11.00 In the stand above me Peta Garrad is setting out the race cards on the tables for the guests in the hospitality boxes. Chairs are arranged, table cloths and cutlery checked and the TV screens that bring the races to the comfortable, dry boxes hum into life.

12.00 The valets arrive bringing the jockeys’ silks and other equipment. I notice a stall being set up that stands out from the others. Gary Spencer travels the country from his base in Banbury, Oxfordshire, taking his Raceday Saddlery business to different courses, selling what appears to be standard riding equipment you would see at any country show – but how wrong could I be?

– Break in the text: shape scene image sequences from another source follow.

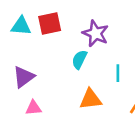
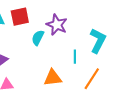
cyan semicircle: (79, 60) -> (38, 38), moved

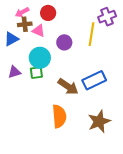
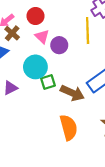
brown cross: (25, 24) -> (12, 33), turned -32
pink triangle: (39, 31) -> (42, 37), moved, turned 32
green square: (36, 73) -> (48, 82), moved

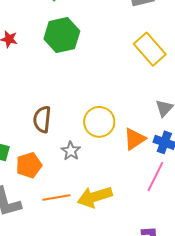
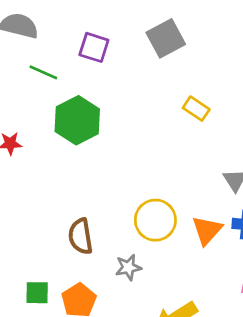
yellow rectangle: (150, 49) -> (196, 109), size x0.6
gray star: (71, 151) -> (128, 267), turned -30

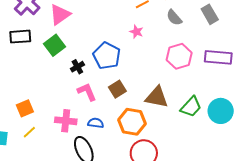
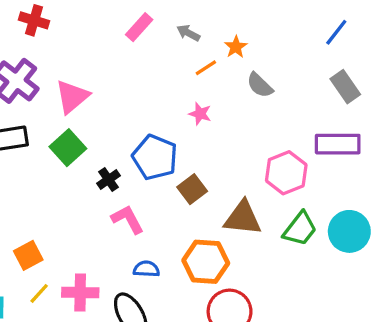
gray rectangle: (210, 14) -> (345, 87), moved
pink hexagon: (179, 56) -> (286, 173), moved
brown square: (117, 89) -> (192, 189), moved
pink cross: (66, 121) -> (80, 292), moved

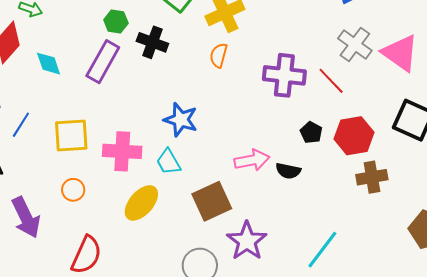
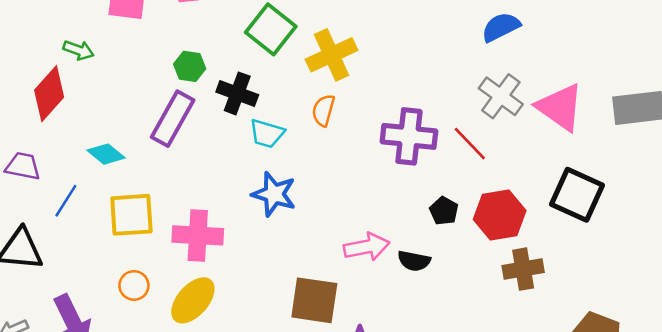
cyan diamond: (49, 64) -> (106, 154), moved, turned -32
cyan trapezoid: (169, 162) -> (267, 134), moved, turned -44
brown square: (212, 201) -> (314, 300), turned 33
yellow ellipse: (141, 203) -> (193, 300), moved

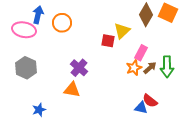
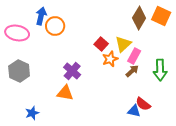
blue arrow: (38, 15) -> (41, 16), moved
yellow triangle: (122, 31) -> (123, 44), moved
red square: (108, 41) -> (101, 44), turned 32
orange star: (134, 68) -> (110, 59), moved
brown arrow: (150, 68) -> (132, 71), moved

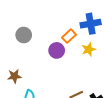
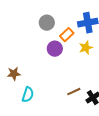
gray circle: (24, 35) -> (47, 23), moved

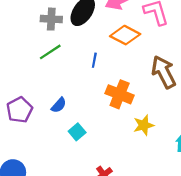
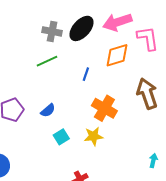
orange diamond: (125, 35) -> (117, 55), turned -52
yellow star: (144, 125) -> (93, 136), moved

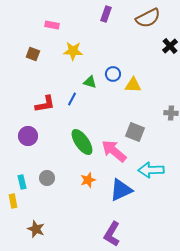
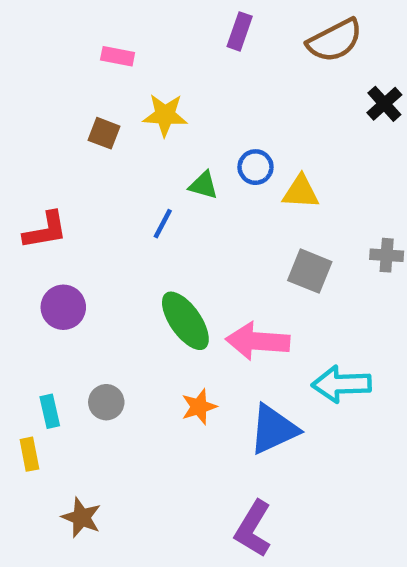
brown square: (33, 54) -> (104, 133), moved
red L-shape: (45, 104) -> (45, 230), moved
gray square: (135, 132) -> (310, 271), moved
pink arrow: (114, 151) -> (258, 341), turned -36

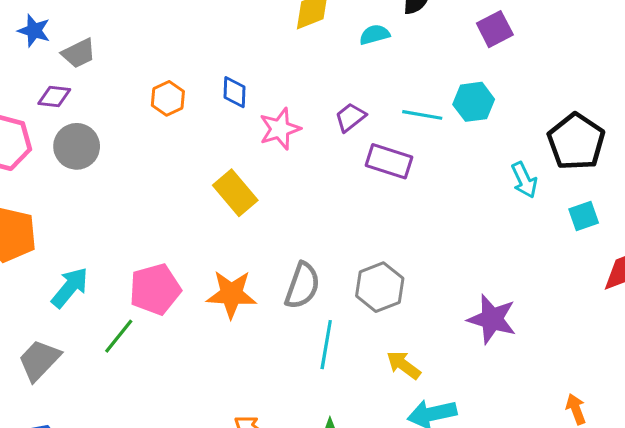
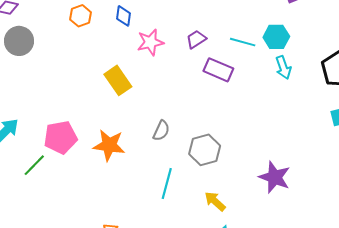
cyan arrow: (524, 180) -> (283, 67), moved
gray semicircle: (302, 286) -> (161, 131), moved, size x0.7

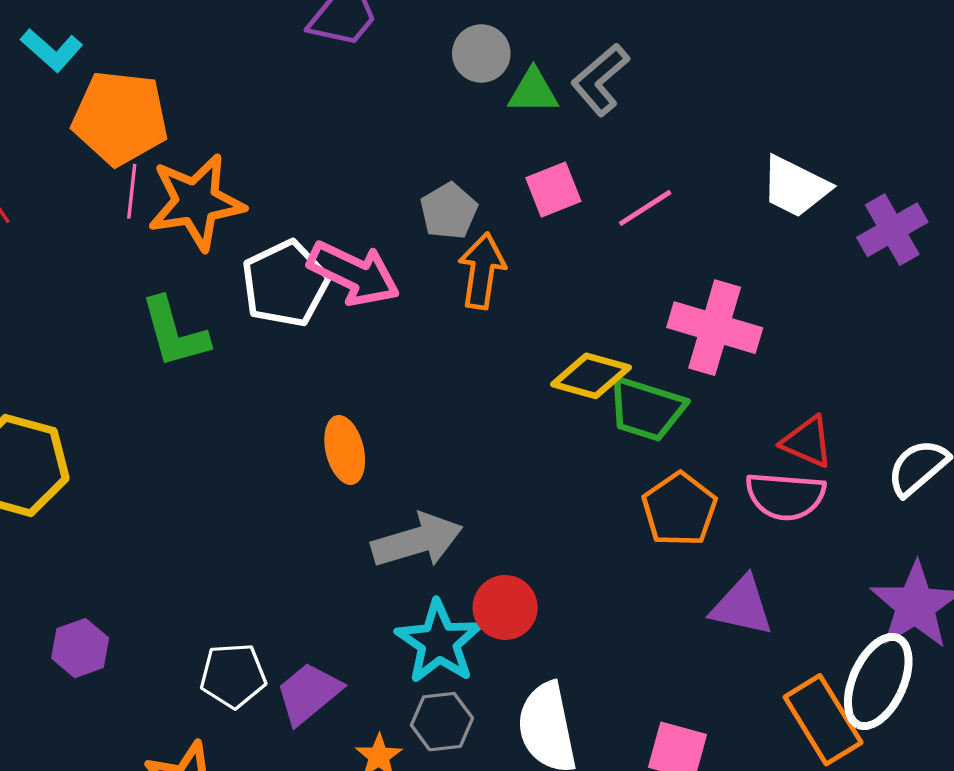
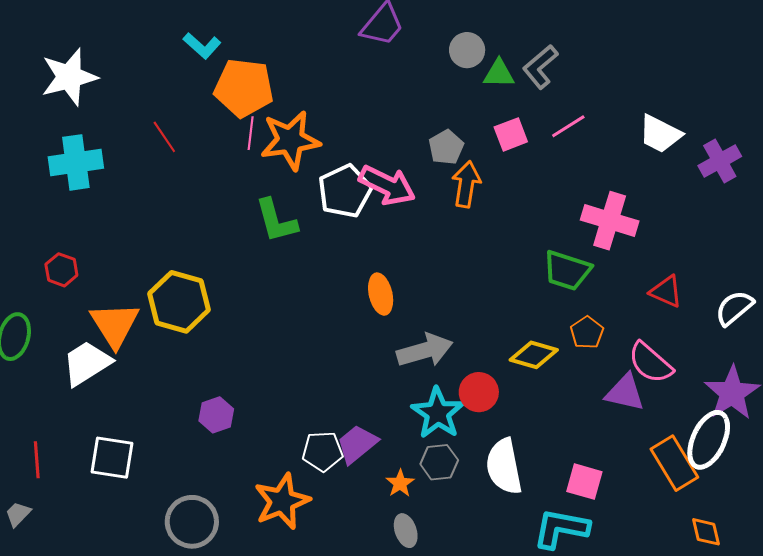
pink line: (645, 208) -> (568, 126), moved
yellow diamond: (591, 376) -> (534, 355), moved
pink semicircle: (785, 496) -> (650, 363), moved, turned 36
orange pentagon: (679, 509) -> (587, 333), size x0.7
white pentagon: (233, 676) -> (323, 451), moved

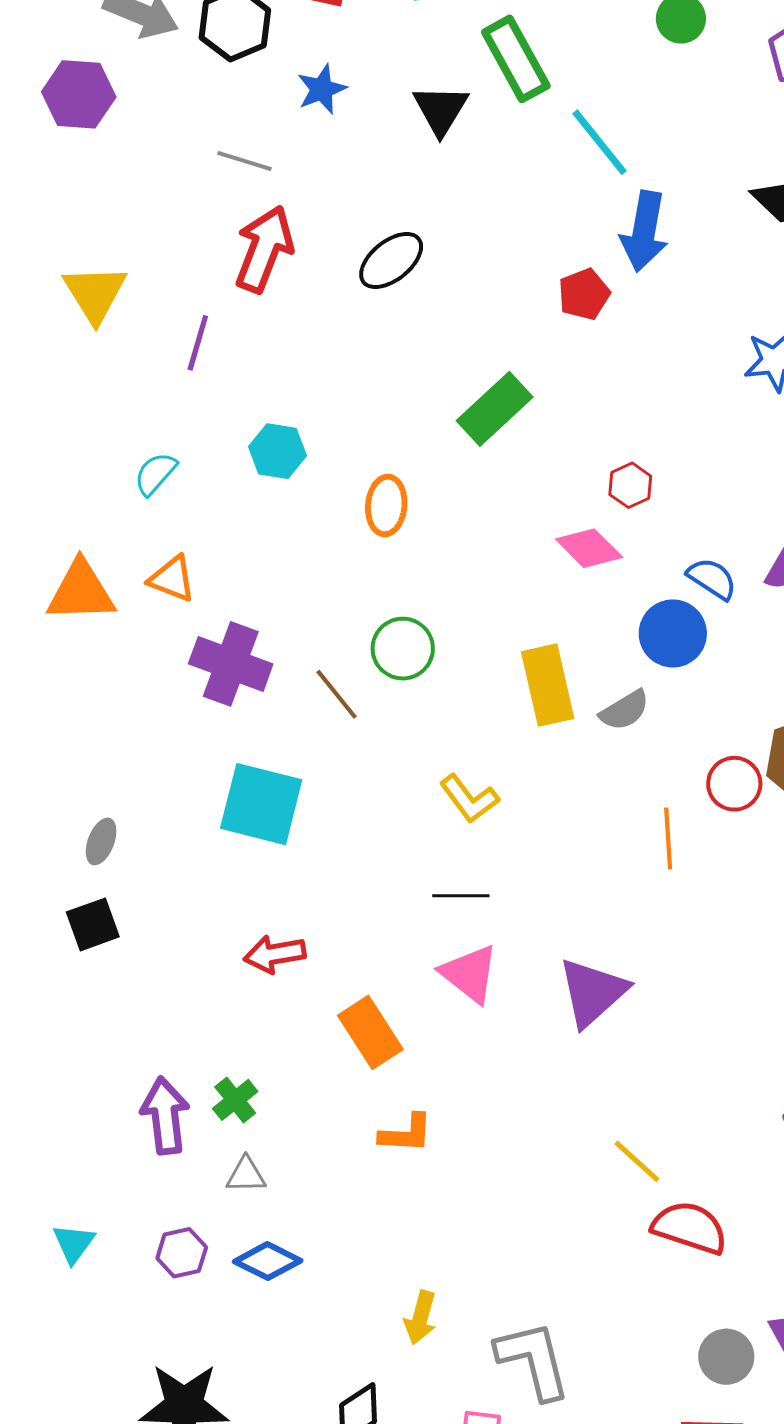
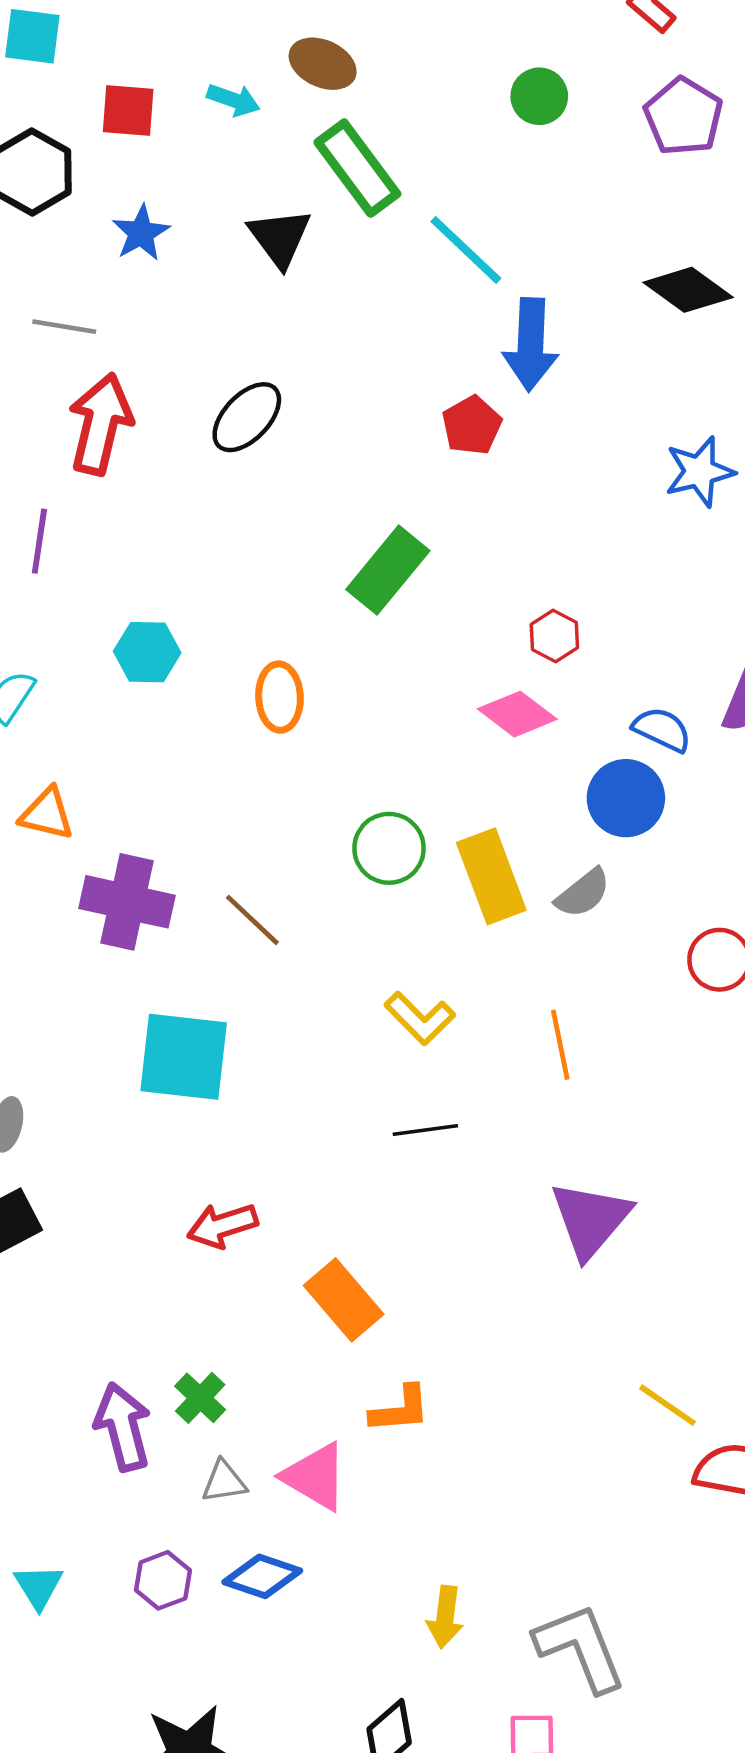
green circle: (403, 649) -> (389, 848), moved
orange line: (668, 838) -> (560, 1045), moved
pink triangle: (470, 974) -> (315, 1477), moved

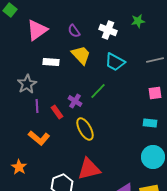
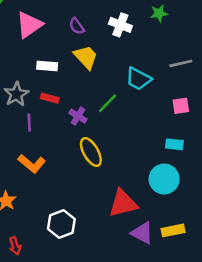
cyan trapezoid: (115, 62) -> (138, 79), moved
red rectangle: (57, 112) -> (50, 98), moved, turned -40
cyan circle: (153, 157) -> (164, 179), moved
red triangle: (89, 169) -> (123, 203), moved

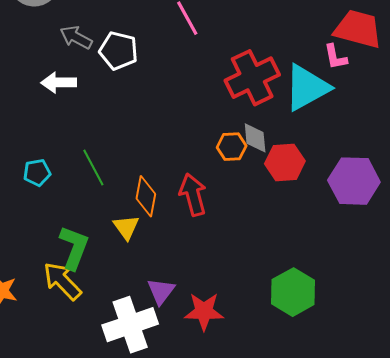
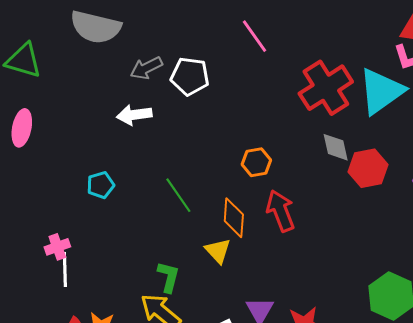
gray arrow: (76, 37) -> (146, 68), turned -48
orange hexagon: (232, 147) -> (256, 162), moved
cyan pentagon: (37, 173) -> (101, 185), moved
green L-shape: (74, 248) -> (168, 277), size x0.7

“Actually we only sell to the jockeys, trainers, grooms and serious riders. We don’t do clothes, but it’s amazing how much people need in the course of a day’s racing.” With a start I realise I’m going to be late for the PR briefing in the Director’s Box. Here, Trish (looking remarkably unflustered) goes through the card [programme of races] with the PR staff whose job it is to guide owners, sponsors, guests and jockeys to various venues and presentations throughout the day. The majority I recognise from pony clubs, point to points and Hunt Balls – the sort of people you’ll find at country events wherever you travel.

1.00pm The first visitors are arriving, bookmakers setting up their pitches and jockeys calling at Gary’s stand for goggles or boots before going on into the dressing rooms. I pause for lunch, one of several that will be cooked today at the course.

The first race is at 2.10pm, so for a brief moment I enter the parade ring and watch the PR girls working away and Clerk of the Course Jonnie Fenwicke-Clennell supervising vets and stewards.

Brian comes and picks me up to watch the first race from his position in the centre of the course. “The safety of horses and jockeys is paramount.” he says. “From here we can watch what happens and take any required action immediately. It could be anything from collecting loose horses that could be dangerous to helping jockeys who become dismounted. My groundstaff also have to ensure that all the
jumps are repaired after the horses have gone over them.”

2.30 The first race is over and all the lunches have been eaten. Judith and Jim Hettrick, from one of the three catering companies on the course, can breathe a bit more easily now in the Younger Stand where they and their staff have just served 250 meals in the hospitality boxes as well as operating 13 private bars. “It can be busier,” says Judith. “Sometimes we can have marquees outside as well, and you think you’ve got it taped when someone asks for a certain liqueur or whisky and we have to find it quickly!” This is exemplified when one of the staff comes up to Jim to announce that one of the hospitality boxes now wants afternoon tea.

“They haven’t booked it,” he says, “but we’ll do it because it’s all about doing right by the customer and the race course. But then again, we came here yesterday to prep up and we’ll be back tomorrow to clear away tables etceteras, so it’s all part of the job.”

The afternoon is slipping by and I get waylaid by the NFU [National Farmers’ Union] in their hospitality box and take a shortcut past the Weighing Room where even more of Bob’s lads are carrying out their duties. Emerging into the Winner’s Enclosure, I notice Steve at one end implementing crowd control whilst in the middle John and Anne Grossick, the course photographers, are snapping away.

Standing in the middle of it all is Richard Landale, Managing Director of the racecourse. I have seen him around and about all day, and at a conservative estimate he’s already walked about five miles, checking that everything is going smoothly, eyes darting everywhere.

Time to go and give my thanks to Trish at the office. “Sorry Steve, I can’t talk to you now,” she says. “There’s a problem with the water in one of the kitchens and I’ve got to get the plumber in.” Amazingly, as she hurtles through the crowd she’s still smiling and laughing with regular race-goers and familiar faces.

It makes you wonder how hectic it would be if things didn't go smoothly!